The Perfect Portfolio: Applying to Art School

At the recent WACAC (Western Association of College and Admissions Counselors) Spring Conference, Kavin Buck and Laura Young, the director, and assistant director of UCLA’s School of Arts and Architecture, along with Ed Schoenberg, VP of enrollment at Otis College of Art and Design, shared their extensive experiences and insights on how best to pull together a portfolio of artwork for review by leading art schools.

All cautioned that the requirements for admission of visual arts majors will vary by major and institution. If you review the National Portfolio Day’s website for the coming school year at , you’ll note that the participating schools offer just fewer than forty different visual art majors. The NACAC also has its national portfolio program,, featuring everything from wood and web design to interior and industrial design.  Consequently, knowing the requirements of whichever school and major you elect could avoid a lot of confusion.

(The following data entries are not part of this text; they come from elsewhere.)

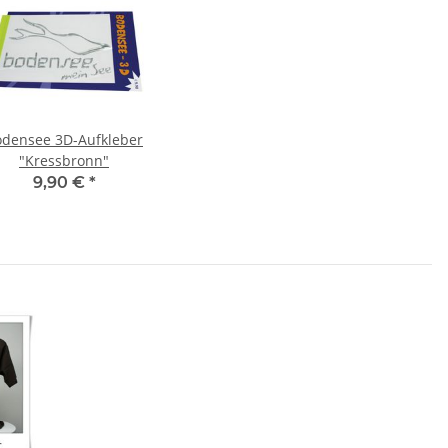
odensee 3D-Aufkleber
"Kressbronn"
9,90 €
*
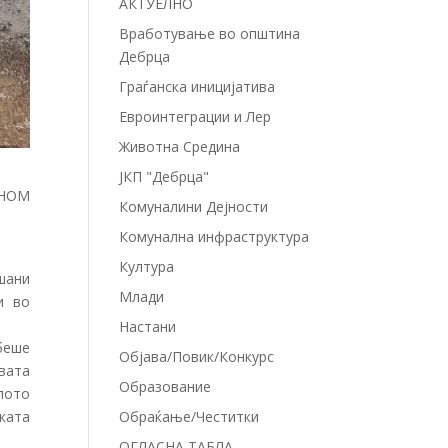
АКТУЕЛНО
Вработување во општина
Дебрца
Граѓанска иницијатива
Евроинтеграции и Лер
Животна Средина
ЈКП "Дебрца"
СНОМ
Комуналини Дејности
Комунална инфраструктура
Култура
шани
Млади
и во
Настани
беше
Објава/Повик/Конкурс
вата
Образование
лото
ката
Обраќање/Честитки
ОГЛАСНА ТАБЛА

Schools look for potential in an applicant’s portfolio. Sure test scores and strong transcripts help, but talent trumps scores and grades. Furthermore, each school examines artwork from its own perspective, so having an extensive portfolio gives a student a better chance of finding appropriate artwork for each school. Creating such a portfolio, however, means you should start preparation for art school by the end of sophomore, or, at the latest, early junior year. This will allow you to become acquainted with the admissions process of the leading art schools, while building an effective portfolio.

Kavin Buck of the UCLA School of Arts suggests students submitting portfolios to a lot of schools on portfolio day should purchase colored stickers, assign each school a color, and attach its sticker to the back of each piece reviewed by the school.  If the feedback on a particular work is favorable, from a school’s reviewer, you’ll know into which school’s portfolio a piece of art should be incorporated.  Obviously, the more schools you apply to, the better organized you need to be.

Schools normally request that submitted portfolios include observational art, personal art, and, sometimes, a home exam.

Observational art is drawing something the way you see it. For example Rhode Island School of Design (RISD) requires applicants draw a bicycle on 16 “x 20” paper using a graphite pencil. Most of these pieces are often used to assess an applicant’s skill level. Art school candidates should produce an observational art piece at least once a week to optimize their portfolio.

Personal art reflects your passions. Schools look for an eclectic mix of materials (such as textured paper, cloth, acrylics…) in personal art; almost any medium can be used. Again, personal art more reflects passion and creativity than skill. Students should produce a piece of personal art monthly; personal artwork tends to take longer to produce than observational art.

Home exams include specific pieces requested by a school or department. Cooper Union describes its exam as a “number of visual projects to be completed in approximately 3-4 weeks and returned to The Cooper Union for review.” When producing a ‘home exam,’ remember the school’s approach to art. Also, research the faculty at the target school and get a sense of their works, styles, and philosophies. The key to the exercise is to assure the school and you share a similar sense of art. This might be difficult if you’re an original.

Successfully gaining a slot in a selective art school is a lot of work. Once in, be prepared for a dose of reality. As Ed Schoenberg mentioned, “Art school is not art therapy.” Your work is critiqued and sensitive and fragile students will have to absorb some punishment. Most schools are in search of talent, passion, and potential, not polish. If you’re able to contend with the criticism, and keep developing your vision, you probably have the right stuff for the demands of art school. It’s time to get your portfolio in order.